Now is the time for paying greater attention to domestic CBMs, which have suffered no less from political terrorism of the opposition, even on an important area of public interest like the GST Bill; a hostile media which has always hated him and his supporters and have refused to acknowledge the change of government in India in 2014 after almost 67 years!

 

Modi had written a success story for his party, the Bharatiya Janata Party (BJP) and himself that went beyond the expectations of even the top leaders of the party and the organization. The recognized leaders of the party have not accepted the supremacy of Narendra Modi. They have gone on record expressing their disgruntlement. Narendra Modi faces regular sniping from his own party men, some honourable & intelligent, others outright boorish & foolish, and yet another lone wolf journalist kind seeking to further their own career by playing one against the other between these two groups (Modi & the dissidents). They are competing with the opposition in suppressing Modi’s achievements and finding faults with him or his government even where none exists.

 

Luckily for Modi, the people of India have not yet bought their propaganda. But there is no guarantee they would not. Modi has to attend to domestic affairs with greater commitment and care on a daily basis.

 

The people need the relief promised to them. They need roti, kapada, makaan, sadak, bijli, paani, school and health care facilities. They are not demanding world class services; rather they are simply asking for restoration of the facilities made available to them during Jawaharlal Nehru’s time but rendered dysfunctional after him by corrupt elements who ruined them to promote commercialization of education and health against the letter and spirit of the Constitution of India.

 

The country could never recover from that terrorism of the corrupt. In fact, the terrorist activities in India had also become a lucrative business for the corrupt politicians, bureaucrats, police, security forces and businessmen creating difficult internal security problems that continue to be worrisome even today.

 

The masses suffered so much that they had lost faith in democracy, government, political leaders, bureaucrats, institutions, professionals, businesses and industry until Narendra Modi succeeded winning their trust. They entrusted the responsibility of governance of India to him.
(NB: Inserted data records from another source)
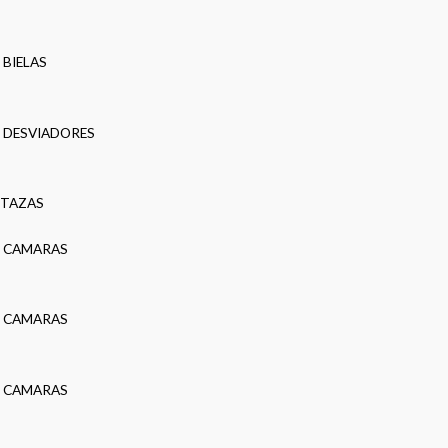
BIELAS
DESVIADORES
TAZAS
CAMARAS
CAMARAS
CAMARAS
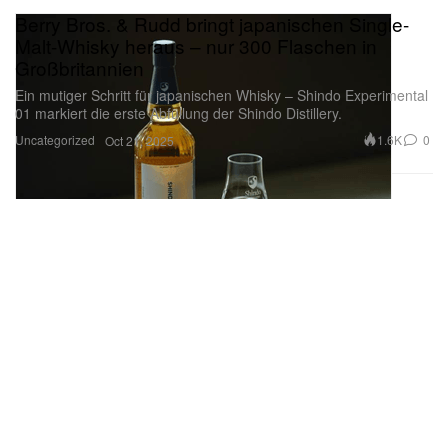
Berry Bros. & Rudd bringt japanischen Single-
Malt-Whisky heraus – nur 300 Flaschen in
Großbritannien
Ein mutiger Schritt für japanischen Whisky – Shindo Experimental
01 markiert die erste Abfüllung der Shindo Distillery.
Uncategorized
1.6K
0
Oct 21, 2025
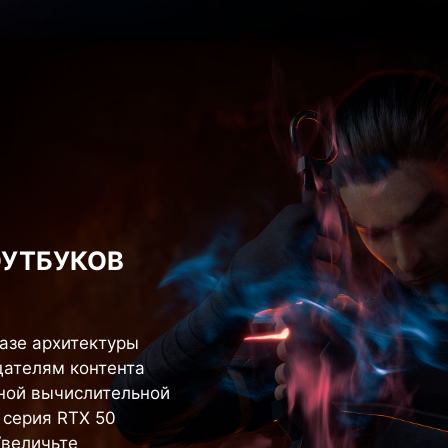
НОУТБУКОВ
базе архитектуры
дателям контента
ной вычислительной
 серия RTX 50
Увеличьте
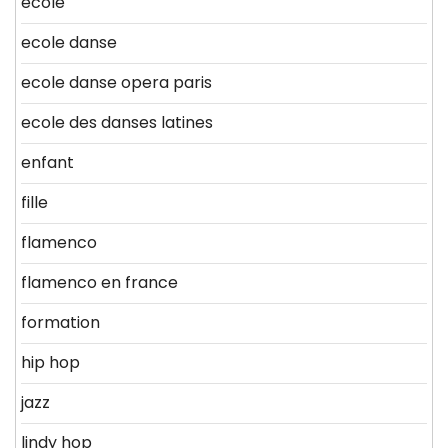
école
ecole danse
ecole danse opera paris
ecole des danses latines
enfant
fille
flamenco
flamenco en france
formation
hip hop
jazz
lindy hop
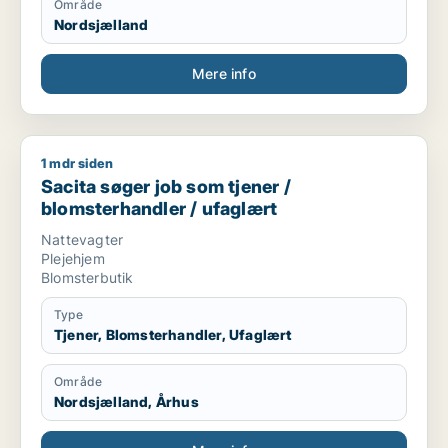
Område
Nordsjælland
Mere info
1 mdr siden
Sacita søger job som tjener / blomsterhandler / ufaglært
Sacita søger job som tjener /
blomsterhandler / ufaglært
Nattevagter
Plejehjem
Blomsterbutik
Type
Tjener, Blomsterhandler, Ufaglært
Område
Nordsjælland, Århus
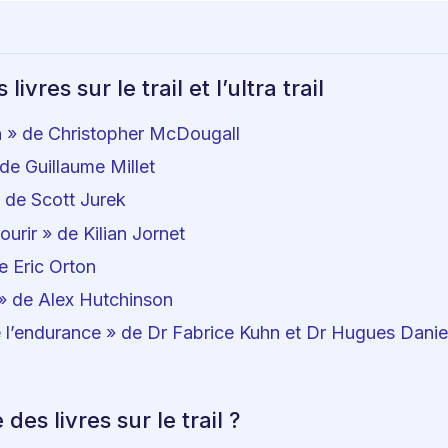
livres sur le trail et l’ultra trail
n » de Christopher McDougall
» de Guillaume Millet
 de Scott Jurek
ourir » de Kilian Jornet
de Eric Orton
» de Alex Hutchinson
e l’endurance » de Dr Fabrice Kuhn et Dr Hugues Danie
 des livres sur le trail ?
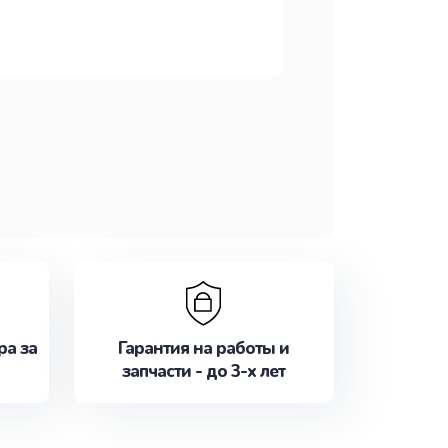
ра за
Гарантия на работы и
запчасти - до 3-х лет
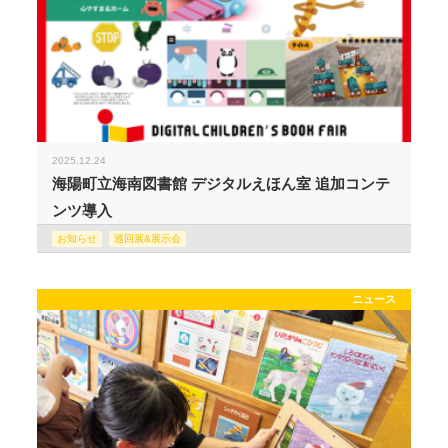
2025.12.24
海陽町立海南図書館 デジタルえほん室 追加コンテ
ンツ導入
お知らせ
巡回展&展示会
ニュース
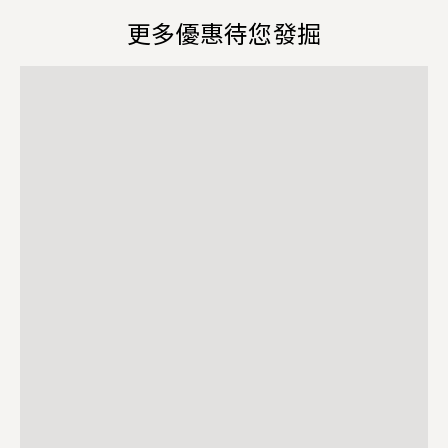
更多優惠待您發掘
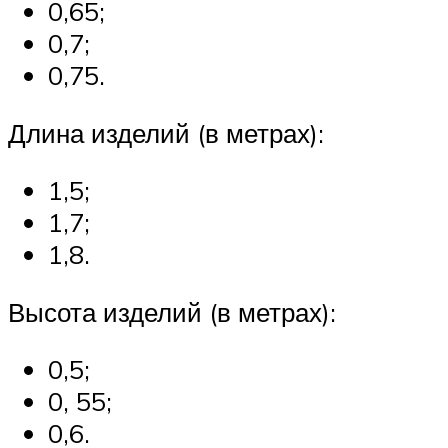
0,65;
0,7;
0,75.
Длина изделий (в метрах):
1,5;
1,7;
1,8.
Высота изделий (в метрах):
0,5;
0, 55;
0,6.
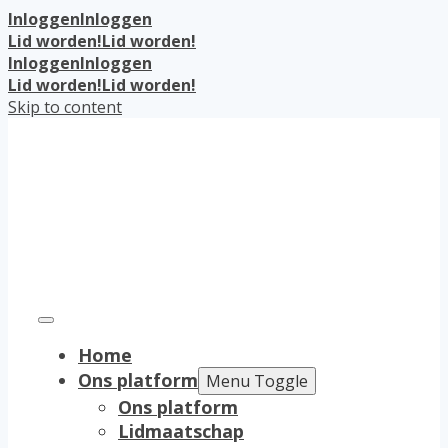
Inloggen
Inloggen
Lid worden!
Lid worden!
Inloggen
Inloggen
Lid worden!
Lid worden!
Skip to content
Home
Ons platform
Menu Toggle
Ons platform
Lidmaatschap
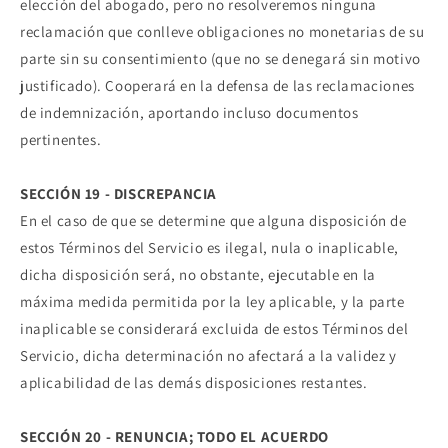
elección del abogado, pero no resolveremos ninguna
reclamación que conlleve obligaciones no monetarias de su
parte sin su consentimiento (que no se denegará sin motivo
justificado). Cooperará en la defensa de las reclamaciones
de indemnización, aportando incluso documentos
pertinentes.
SECCIÓN 19 - DISCREPANCIA
En el caso de que se determine que alguna disposición de
estos Términos del Servicio es ilegal, nula o inaplicable,
dicha disposición será, no obstante, ejecutable en la
máxima medida permitida por la ley aplicable, y la parte
inaplicable se considerará excluida de estos Términos del
Servicio, dicha determinación no afectará a la validez y
aplicabilidad de las demás disposiciones restantes.
SECCIÓN 20 - RENUNCIA; TODO EL ACUERDO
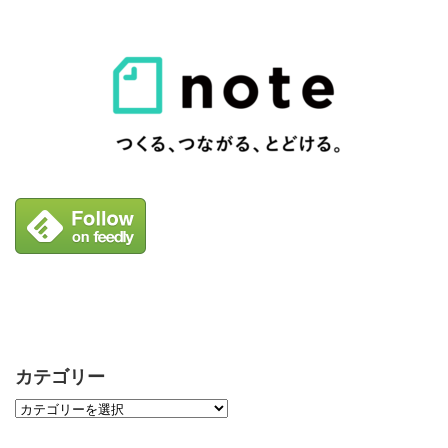
カテゴリー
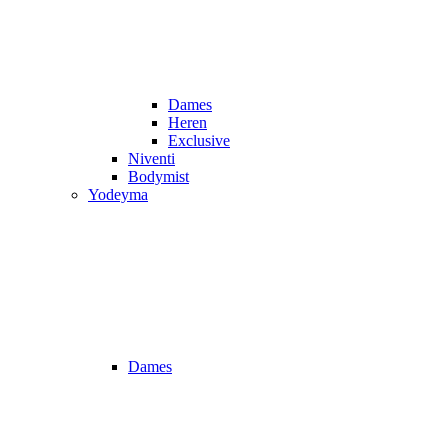
Dames
Heren
Exclusive
Niventi
Bodymist
Yodeyma
Dames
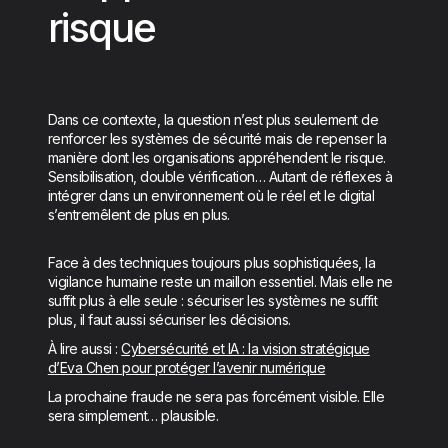
risque
Dans ce contexte, la question n’est plus seulement de
renforcer les systèmes de sécurité mais de repenser la
manière dont les organisations appréhendent le risque.
Sensibilisation, double vérification… Autant de réflexes à
intégrer dans un environnement où le réel et le digital
s’entremêlent de plus en plus.
Face à des techniques toujours plus sophistiquées, la
vigilance humaine reste un maillon essentiel. Mais elle ne
suffit plus à elle seule : sécuriser les systèmes ne suffit
plus, il faut aussi sécuriser les décisions.
À lire aussi :
Cybersécurité et IA : la vision stratégique
d’Eva Chen pour protéger l’avenir numérique
La prochaine fraude ne sera pas forcément visible. Elle
sera simplement… plausible.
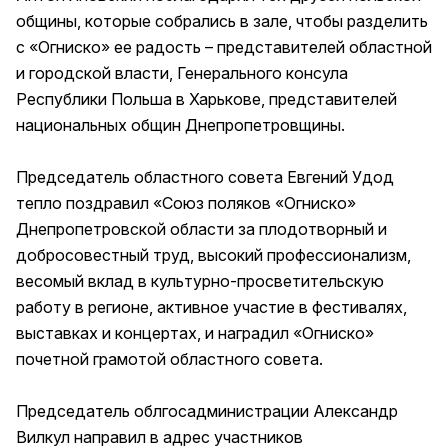
общины, которые собрались в зале, чтобы разделить
с «Огниско» ее радость – представителей областной
и городской власти, Генерального консула
Республики Польша в Харькове, представителей
национальных общин Днепропетровщины.
Председатель областного совета Евгений Удод
тепло поздравил «Союз поляков «Огниско»
Днепропетровской области за плодотворный и
добросовестный труд, высокий профессионализм,
весомый вклад в культурно-просветительскую
работу в регионе, активное участие в фестивалях,
выставках и концертах, и наградил «Огниско»
почетной грамотой областного совета.
Председатель облгосадминистрации Александр
Вилкул направил в адрес участников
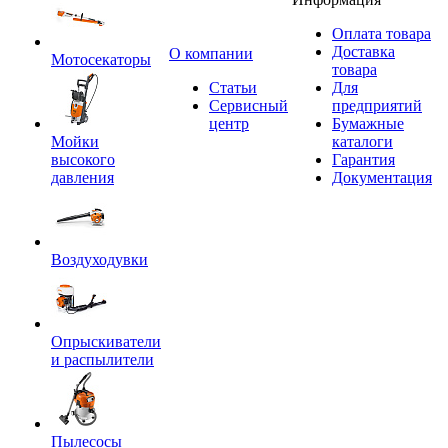
Оплата товара
Доставка
O компании
Мотосекаторы
товара
Статьи
Для
Сервисный
предприятий
центр
Бумажные
Мойки
каталоги
высокого
Гарантия
давления
Документация
Воздуходувки
Опрыскиватели
и распылители
Пылесосы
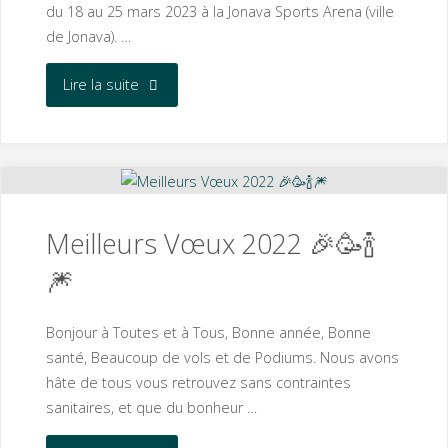
du 18 au 25 mars 2023 à la Jonava Sports Arena (ville
🏆"
de Jonava). …
"Sélection
Lire la suite
Équipe
de
France
Meilleurs Vœux 2022 🎉🥳🍾
2023"
🎆
Bonjour à Toutes et à Tous, Bonne année, Bonne
santé, Beaucoup de vols et de Podiums. Nous avons
hâte de tous vous retrouvez sans contraintes
sanitaires, et que du bonheur …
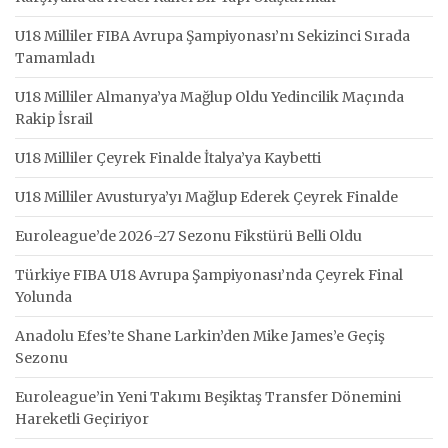
U18 Milliler FIBA Avrupa Şampiyonası’nı Sekizinci Sırada
Tamamladı
U18 Milliler Almanya’ya Mağlup Oldu Yedincilik Maçında
Rakip İsrail
U18 Milliler Çeyrek Finalde İtalya’ya Kaybetti
U18 Milliler Avusturya’yı Mağlup Ederek Çeyrek Finalde
Euroleague’de 2026-27 Sezonu Fikstürü Belli Oldu
Türkiye FIBA U18 Avrupa Şampiyonası’nda Çeyrek Final
Yolunda
Anadolu Efes’te Shane Larkin’den Mike James’e Geçiş
Sezonu
Euroleague’in Yeni Takımı Beşiktaş Transfer Dönemini
Hareketli Geçiriyor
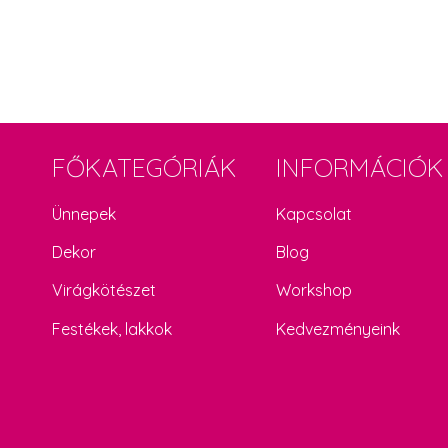
FŐKATEGÓRIÁK
INFORMÁCIÓK
Ünnepek
Kapcsolat
Dekor
Blog
Virágkötészet
Workshop
Festékek, lakkok
Kedvezményeink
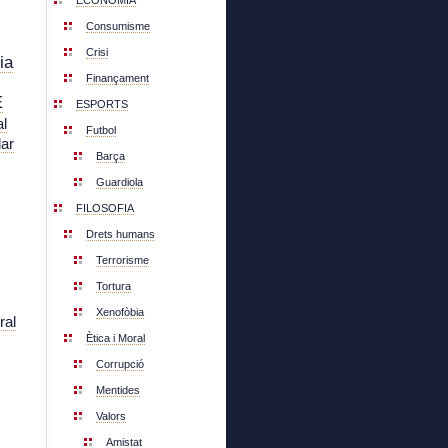
ECONOMIA
Consumisme
Crisi
ia
Finançament
E
ESPORTS
l
Futbol
lar
Barça
Guardiola
FILOSOFIA
Drets humans
Terrorisme
Tortura
Xenofòbia
ral
Ètica i Moral
Corrupció
Mentides
Valors
Amistat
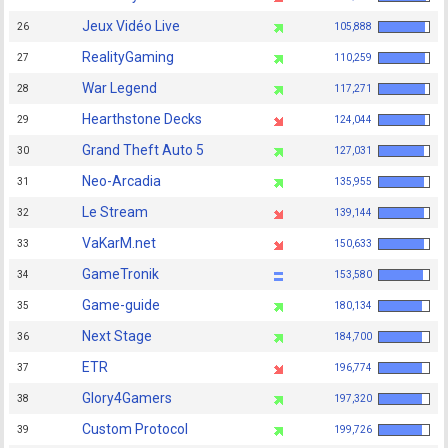
Jeux Vidéo Live
26
105,888
RealityGaming
27
110,259
War Legend
28
117,271
Hearthstone Decks
29
124,044
Grand Theft Auto 5
30
127,031
Neo-Arcadia
31
135,955
Le Stream
32
139,144
VaKarM.net
33
150,633
GameTronik
34
153,580
Game-guide
35
180,134
Next Stage
36
184,700
ETR
37
196,774
Glory4Gamers
38
197,320
Custom Protocol
39
199,726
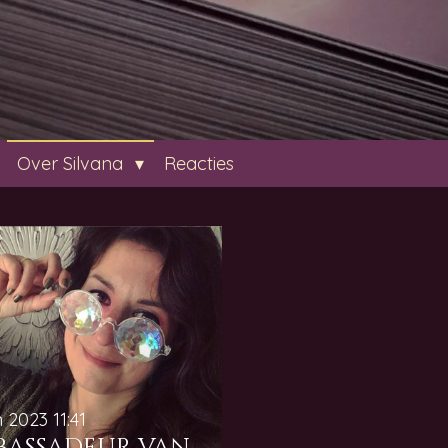
Over Silvana
Reacties
n 2023
11:41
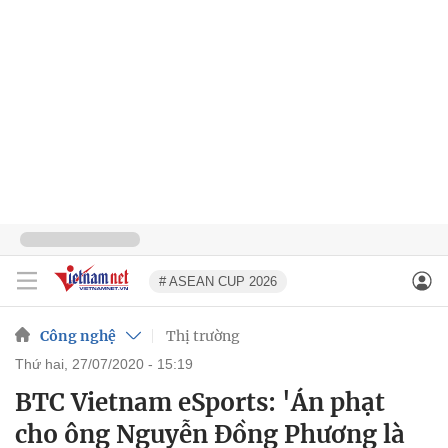
# ASEAN CUP 2026
Công nghệ
Thị trường
thứ hai, 27/07/2020 - 15:19
BTC Vietnam eSports: 'Án phạt
cho ông Nguyễn Đồng Phương là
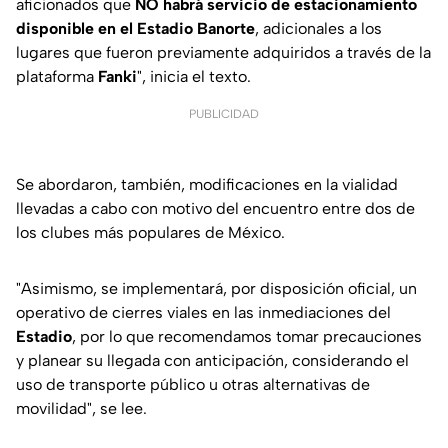
aficionados que
NO habrá servicio de estacionamiento
disponible en el Estadio Banorte
, adicionales a los
lugares que fueron previamente adquiridos a través de la
plataforma
Fanki
", inicia el texto.
PUBLICIDAD
Se abordaron, también, modificaciones en la vialidad
llevadas a cabo con motivo del encuentro entre dos de
los clubes más populares de México.
"Asimismo, se implementará, por disposición oficial, un
operativo de cierres viales en las inmediaciones del
Estadio
, por lo que recomendamos tomar precauciones
y planear su llegada con anticipación, considerando el
uso de transporte público u otras alternativas de
movilidad", se lee.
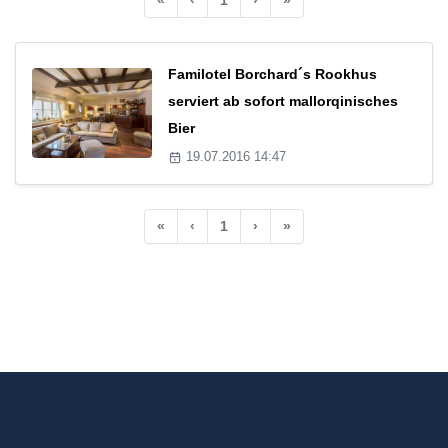
Familotel Borchard´s Rookhus
serviert ab sofort mallorqinisches
Bier
19.07.2016 14:47
«
‹
1
›
»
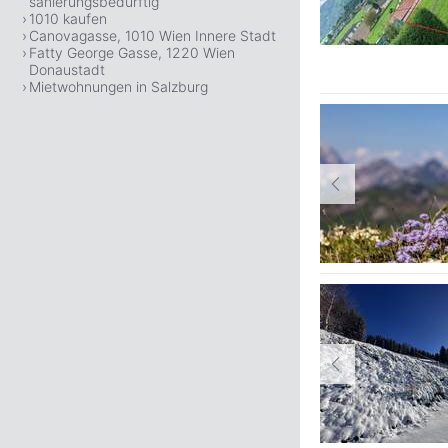
sanierungsbedürftig
1010 kaufen
Canovagasse, 1010 Wien Innere Stadt
Fatty George Gasse, 1220 Wien
Donaustadt
Mietwohnungen in Salzburg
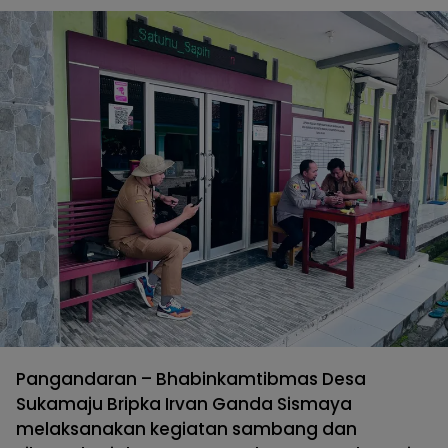
Pangandaran – Bhabinkamtibmas Desa
Sukamaju Bripka Irvan Ganda Sismaya
melaksanakan kegiatan sambang dan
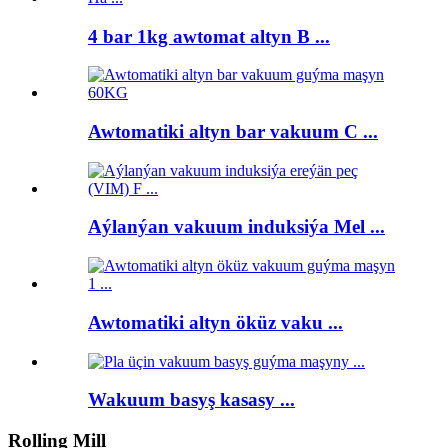
4 bar 1kg awtomat altyn B ...
Awtomatiki altyn bar vakuum C ...
Aýlanýan vakuum induksiýa Mel ...
Awtomatiki altyn öküz vaku ...
Wakuum basyş kasasy ...
Rolling Mill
It is for him to live up to that trust and prove himself  worthy of it.

 

As the time to show results on the ground is not more than what has already elapsed since election 2014, Modi needs to monitor critical areas like price rise, employment, transparency, black money and general well being of the people of India.

 

Modi need not take unnecessary risks like in Delhi & Bihar elections, which have to be left to the local leadership. He can’t reduce himself to the level of a state politician by undertaking the whole responsibility of winning these elections on his own shoulders.

 

The issues involved and the language employed in state elections is different from the oratorical specialization of Naredra Modi. There are more pitfalls than high grounds in politics of elections in states. Modi has all the enthusiasm of a young ebullient dynamic politician that is germane to such personalities, but he is now a statesman of a very high stature, which his party has never had. He has to live upto that image and reality. Too much state electioneering has the ill effect of reducing that stature to an ordinary politician.

 

It is time for actualization of promises, showing results on ground and demonstrating the capability of a new India to run a government transparently as by law mandated.